O cinema de Aronofsky não é conhecido pela obviedade em relação à interpretação de suas histórias, o que abre um precedente para um sem número de discussões. Uma das possibilidades dentro do roteiro de John Logan e do próprio diretor é a preocupação não só em contar a história de Noé, mas também em resumir em uma amálgama o Gênesis — primeiro livro dos pentateucos que conta a origem da humanidade e do mundo segundo essas crenças particulares. Há uma preocupação legítima com a nomenclatura das criaturas canônicas, e termos como anjo e Deus são evitados, exceto pelo diálogo entre a parentela de Noé no qual se ressalta que ela não ouviu diretamente a voz do Criador.

Outra questão espinhosa é a dos ditos Guardiões, comumente associados a “anjos caídos” (em outras palavras, o exército de Lúcifer) que seriam seres de luz enviados ao Éden para vigiar Adão. A associação é totalmente errônea até pela ordem dos fatos, visto que os seres não resistem e interferem na criação e, por isso, são castigados por quem antes lhe tinha dado todos os poderes — assim como aconteceu com o homem, o que mostra uma uniformidade no modus operandi do Criador.

No decorrer da trama a imagem de “supremo punidor” do Criador é desconstruída por meio do perdão, lembrando-se, claro, que toda a maldição sobre eles e os homens é consequência do pecado de Adão: os homens foram obrigados a trabalhar para ganhar o seu sustento, consequência da perda da inocência. Quanto aos Guardiões, perderiam seus aspectos de luz e seriam compostos de terra e pedra. Eles retornam pela benevolência de Deus, o que definitivamente descaracteriza a ideia de eles serem criaturas diabólicas, até porque a raiz do mal não é determinada por um único avatar e sequer isenta o homem de tê-la; o mal é algo inerente ao homem, o que o difere dos outros animais, e como nos dizeres bíblicos, cabe ao homem dominá-lo.
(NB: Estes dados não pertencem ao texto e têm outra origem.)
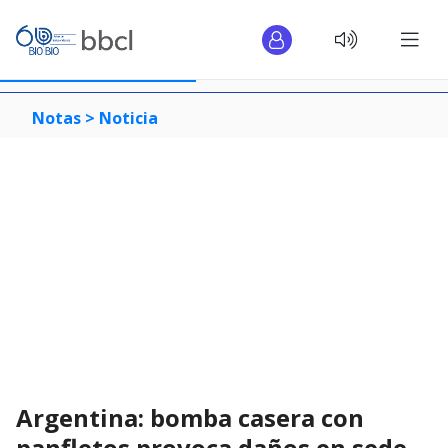
Notas >
Noticia
Argentina: bomba casera con
panfletos provoca daños en sede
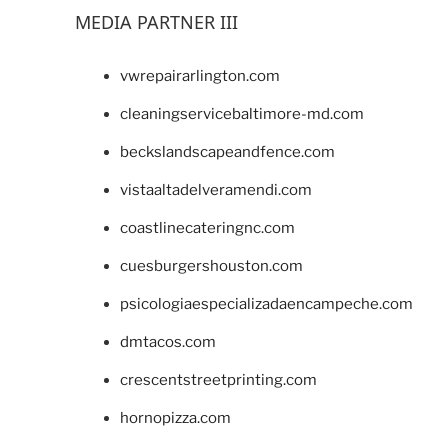
MEDIA PARTNER III
vwrepairarlington.com
cleaningservicebaltimore-md.com
beckslandscapeandfence.com
vistaaltadelveramendi.com
coastlinecateringnc.com
cuesburgershouston.com
psicologiaespecializadaencampeche.com
dmtacos.com
crescentstreetprinting.com
hornopizza.com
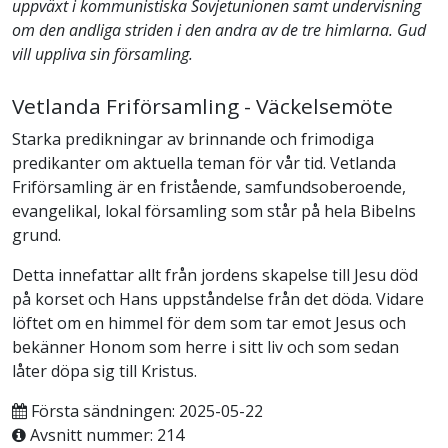
uppväxt i kommunistiska Sovjetunionen samt undervisning
om den andliga striden i den andra av de tre himlarna. Gud
vill uppliva sin församling.
Vetlanda Friförsamling - Väckelsemöte
Starka predikningar av brinnande och frimodiga
predikanter om aktuella teman för vår tid. Vetlanda
Friförsamling är en fristående, samfundsoberoende,
evangelikal, lokal församling som står på hela Bibelns
grund.
Detta innefattar allt från jordens skapelse till Jesu död
på korset och Hans uppståndelse från det döda. Vidare
löftet om en himmel för dem som tar emot Jesus och
bekänner Honom som herre i sitt liv och som sedan
låter döpa sig till Kristus.
Första sändningen: 2025-05-22
Avsnitt nummer: 214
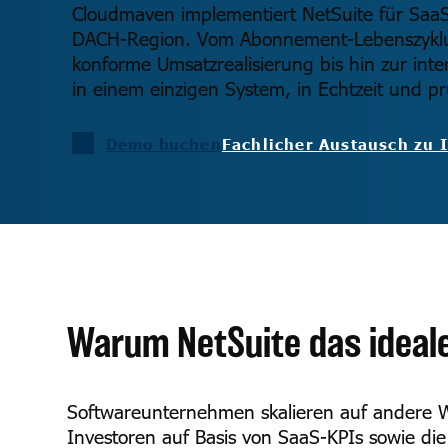
Cloudmaven implementiert NetSuite für Saa
DACH-Region. Vom Abonnement-Lebenszyklus
konforme Umsatzrealisierung bis hin zur inte
in einem einzigen System, in Echtzeit und pr
Demo buchen
Fachlicher Austausch zu 
Warum NetSuite das ideal
Softwareunternehmen skalieren auf andere W
Investoren auf Basis von SaaS-KPIs sowie d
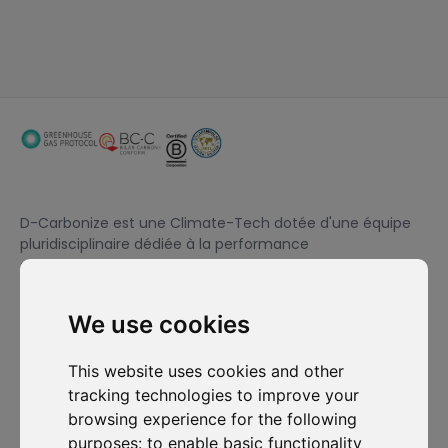
D-Carbonize est une Climate-Tech dotée d'une équipe
pluridisciplinaire dédiée à la performance
environnementale et financière des entreprises.
We use cookies
Je souhaite m'abonner à la newsletter et accepte d'être
contacté à des fins de prospection commerciale.
This website uses cookies and other
tracking technologies to improve your
S'abonner
browsing experience for the following
purposes:
to enable basic functionality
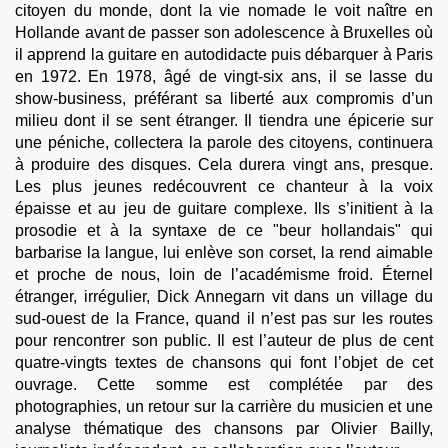
citoyen du monde, dont la vie nomade le voit naître en
Hollande avant de passer son adolescence à Bruxelles où
il apprend la guitare en autodidacte puis débarquer à Paris
en 1972. En 1978, âgé de vingt-six ans, il se lasse du
show-business, préférant sa liberté aux compromis d’un
milieu dont il se sent étranger. Il tiendra une épicerie sur
une péniche, collectera la parole des citoyens, continuera
à produire des disques. Cela durera vingt ans, presque.
Les plus jeunes redécouvrent ce chanteur à la voix
épaisse et au jeu de guitare complexe. Ils s’initient à la
prosodie et à la syntaxe de ce "beur hollandais" qui
barbarise la langue, lui enlève son corset, la rend aimable
et proche de nous, loin de l’académisme froid. Éternel
étranger, irrégulier, Dick Annegarn vit dans un village du
sud-ouest de la France, quand il n’est pas sur les routes
pour rencontrer son public. Il est l’auteur de plus de cent
quatre-vingts textes de chansons qui font l’objet de cet
ouvrage. Cette somme est complétée par des
photographies, un retour sur la carrière du musicien et une
analyse thématique des chansons par Olivier Bailly,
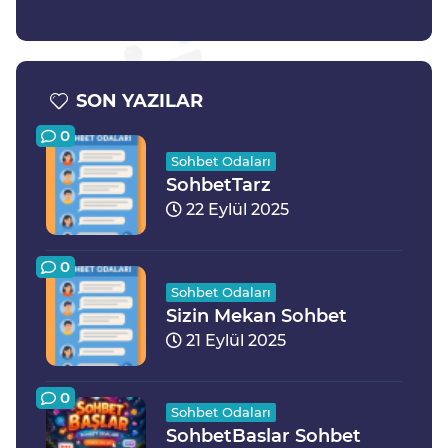
SON YAZILAR
0
Sohbet Odaları
SohbetTarz
22 Eylül 2025
0
Sohbet Odaları
Sizin Mekan Sohbet
21 Eylül 2025
0
Sohbet Odaları
SohbetBaslar Sohbet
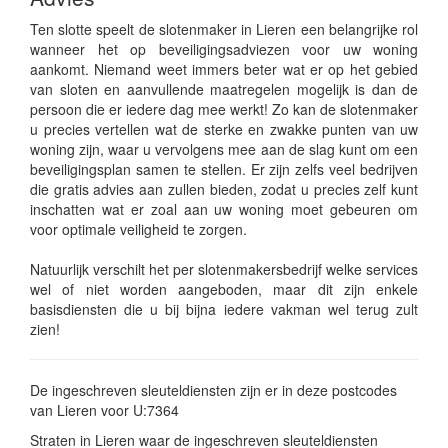
Ten slotte speelt de slotenmaker in Lieren een belangrijke rol
wanneer het op beveiligingsadviezen voor uw woning
aankomt. Niemand weet immers beter wat er op het gebied
van sloten en aanvullende maatregelen mogelijk is dan de
persoon die er iedere dag mee werkt! Zo kan de slotenmaker
u precies vertellen wat de sterke en zwakke punten van uw
woning zijn, waar u vervolgens mee aan de slag kunt om een
beveiligingsplan samen te stellen. Er zijn zelfs veel bedrijven
die gratis advies aan zullen bieden, zodat u precies zelf kunt
inschatten wat er zoal aan uw woning moet gebeuren om
voor optimale veiligheid te zorgen.
Natuurlijk verschilt het per slotenmakersbedrijf welke services
wel of niet worden aangeboden, maar dit zijn enkele
basisdiensten die u bij bijna iedere vakman wel terug zult
zien!
De ingeschreven sleuteldiensten zijn er in deze postcodes
van Lieren voor U:7364
Straten in Lieren waar de ingeschreven sleuteldiensten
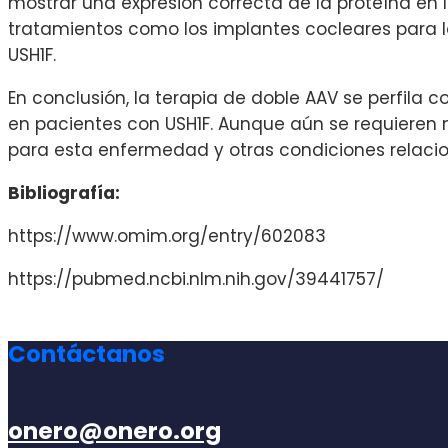
mostrar una expresión correcta de la proteína en l
tratamientos como los implantes cocleares para la 
USH1F.
En conclusión, la terapia de doble AAV se perfila 
en pacientes con USH1F. Aunque aún se requieren m
para esta enfermedad y otras condiciones relacio
Bibliografía:
https://www.omim.org/entry/602083
https://pubmed.ncbi.nlm.nih.gov/39441757/
Contáctanos
660462885
onero@onero.org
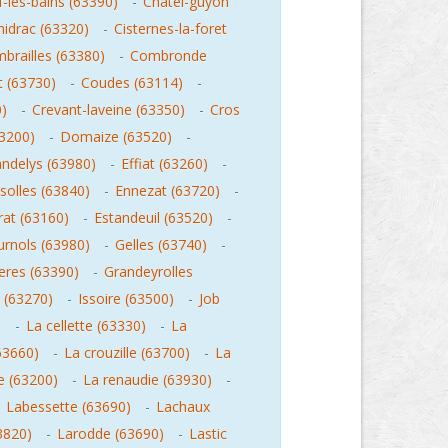
-les-bains (63390)
-
Chatel-guyon
hidrac (63320)
-
Cisternes-la-foret
brailles (63380)
-
Combronde
t (63730)
-
Coudes (63114)
-
0)
-
Crevant-laveine (63350)
-
Cros
3200)
-
Domaize (63520)
-
ndelys (63980)
-
Effiat (63260)
-
isolles (63840)
-
Ennezat (63720)
-
rat (63160)
-
Estandeuil (63520)
-
urnols (63980)
-
Gelles (63740)
-
eres (63390)
-
Grandeyrolles
 (63270)
-
Issoire (63500)
-
Job
)
-
La cellette (63330)
-
La
63660)
-
La crouzille (63700)
-
La
 (63200)
-
La renaudie (63930)
-
-
Labessette (63690)
-
Lachaux
3820)
-
Larodde (63690)
-
Lastic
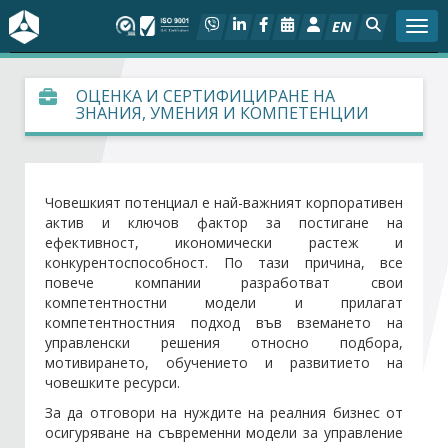
EN
Togg
За БСК
ОЦЕНКА И СЕРТИФИЦИРАНЕ НА
ЗНАНИЯ, УМЕНИЯ И КОМПЕТЕНЦИИ
На фокус
Актуално
Човешкият потенциал е най-важният корпоративен
актив и ключов фактор за постигане на
Социален диалог
ефективност, икономически растеж и
конкурентоспособност. По тази причина, все
повече компании разработват свои
Дейности
компетентностни модели и прилагат
компетентностния подход във вземането на
управленски решения относно подбора,
Арбитражен съд
мотивирането, обучението и развитието на
човешките ресурси.
Проекти
За да отговори на нуждите на реалния бизнес от
осигуряване на съвременни модели за управление
Членове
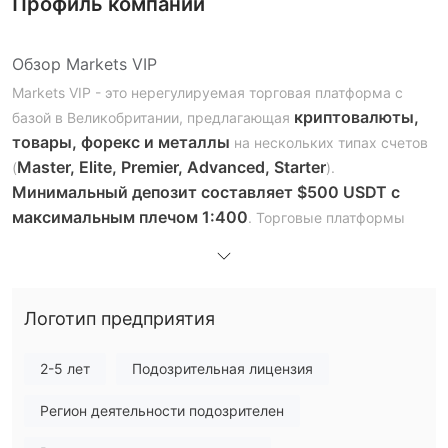
Профиль компании
Обзор Markets VIP
Markets VIP - это нерегулируемая торговая платформа с
криптовалюты,
базой в Великобритании, предлагающая
товары, форекс и металлы
на нескольких типах счетов
Master, Elite, Premier, Advanced, Starter
(
).
Минимальный депозит составляет $500 USDT с
максимальным плечом 1:400
. Торговые платформы
включают мобильные приложения, планшеты и веб-
трейдер. Предоставляются образовательные ресурсы,
такие как курсы и персональное руководство.
Логотип предприятия
Markets VIP - Легитимность?
работающей без какого-либо
Markets VIP кажется
2-5 лет
Подозрительная лицензия
регулирования
, что является серьезным сигналом
Регион деятельности подозрителен
тревоги для потенциальных клиентов. Отсутствие
регулирования означает, что компания не подвергается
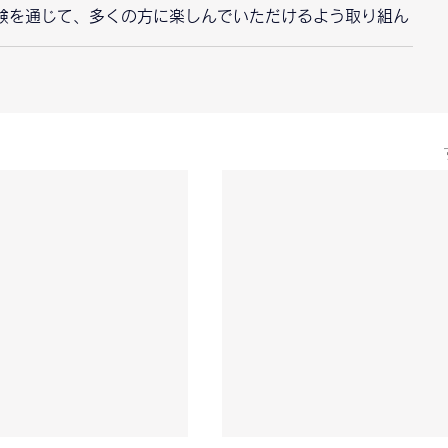
験を通じて、多くの方に楽しんでいただけるよう取り組ん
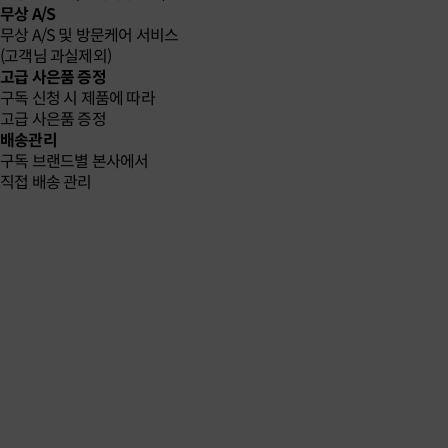
무상 A/S
무상 A/S 및 방문케어 서비스
(고객님 과실제외)
고급 사은품 증정
구독 신청 시 제품에 따라
고급 사은품 증정
배송관리
구독 브랜드별 본사에서
직접 배송 관리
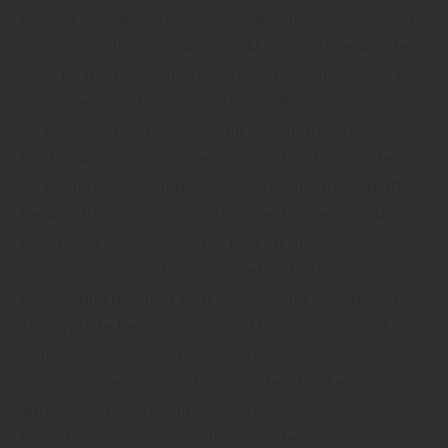
Parkett eine ähnliche Stabilität wie massives Parkett,
während maßgeblich weniger Massivholz verwendet
wird. Da die Trägerplatte nicht von außen sichtbar ist,
spielt die Optik keine Rolle bei der Wahl des dafür
verwendeten Materials. Somit finden Holzstücke, die
für die Nutzschicht ungeeignet sind und ansonsten
verworfen werden müssten, als Teil der Trägerplatte
Verwendung. Dies reduziert den entstehenden Abfall
und macht zweischichtiges Parkett günstiger als die
massive Variante, da weniger edles Holz für die
Herstellung benötigt wird. Gleichzeitig unterbindet die
Trägerplatte Bewegungen der Massivholzschicht.
Somit verhindert sie, dass sich der Boden verzieht,
wenn Holzdielen durch hohe Luftfeuchtigkeit
aufquellen. Dies macht zweischichtiges Parkett
formstabiler und damit pflegeleichter als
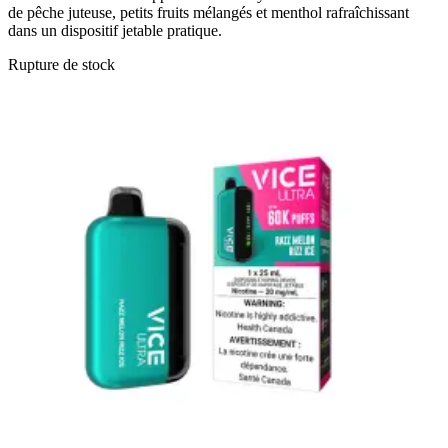
de pêche juteuse, petits fruits mélangés et menthol rafraîchissant
dans un dispositif jetable pratique.
Rupture de stock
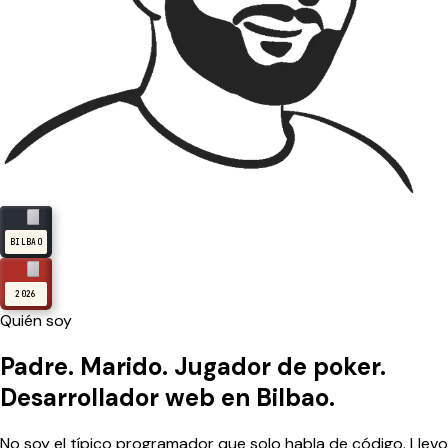
BILBAO
2026
Quién soy
Padre. Marido.
Jugador de poker.
Desarrollador web en Bilbao.
No soy el típico programador que solo habla de código. Llevo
A serpente é parte do homem e simboliza a selvageria inerente ao humano, por isso Noé titubeia. O melhor aspecto da história certamente é a criação do ideário do herói e a fidelidade e corrupção humanas. O Noé de Russell Crowe e Aronofsky reúne arquétipos dos principais heróis do Gênesis. Ele tem em si o óbvio pioneirismo do primeiro homem de Adão, tem o bom sacrifício de Abel, invejado pelos seus iguais, numa também óbvia referência à Caim. Talvez a figura mais inspiradora para o perfil do personagem seja a do Pai da nação semita, Abraão. As referências vão desde a culpa por não conseguir salvar os outros homens da destruição e, claro, ao sacrifício de sua descendência, com um fim parecido com o do conto bíblico, mas diferente quanto ao meio. Noé corre até a aldeia dos povos que descendem de Caim, com quem ele travava uma eterna rivalidade, e lá vê o modo como os homens vivem, onde a ganância supera até o instinto de família. Tal corrupção faz com que Noé questione a sua missão e entenda que o que corrompeu a vida na Terra foi a interferência humana. Se os filhos de Caim pecavam daquela forma, ele talvez fosse capaz de fazer aquilo, e a conclusão de que essa não deveria ser uma questão incontestada é um dos momentos mais emotivos da fita.

Outro elemento positivo, certamente o ponto máximo do roteiro, fez com que o aspecto mais impressionante da película fosse tão valorizado. A forma como Noé se comunica com o Criador não é didática, mas feita por meio de sonhos e visões — o que gera ainda mais comparações com heróis bíblicos, como o profeta Daniel. A inundação que aparece nos sonhos é belíssima, especialmente quando dela surgem os animais que são depois embarcados. Os efeitos especiais compõem um belo recurso narrativo e  um deslumbre visual singular, com 3D comparável aos mais esperados nesse aspecto, como A Invenção de Hugo Cabret e As Aventuras de Pi, superando até os dois primeiros.

O final é esperançoso e rearranja de forma atual os argumentos bíblicos, reapresentando seus preceitos de forma bastante fiel. Claro, tomando as necessárias liberdades e salientando aspectos comuns ao espectador comumente consumidor dos filmes de Guillermo Del Toro e Peter Jackson, sem ignorar o background antropológico dos produtos anteriores de Aronofsky.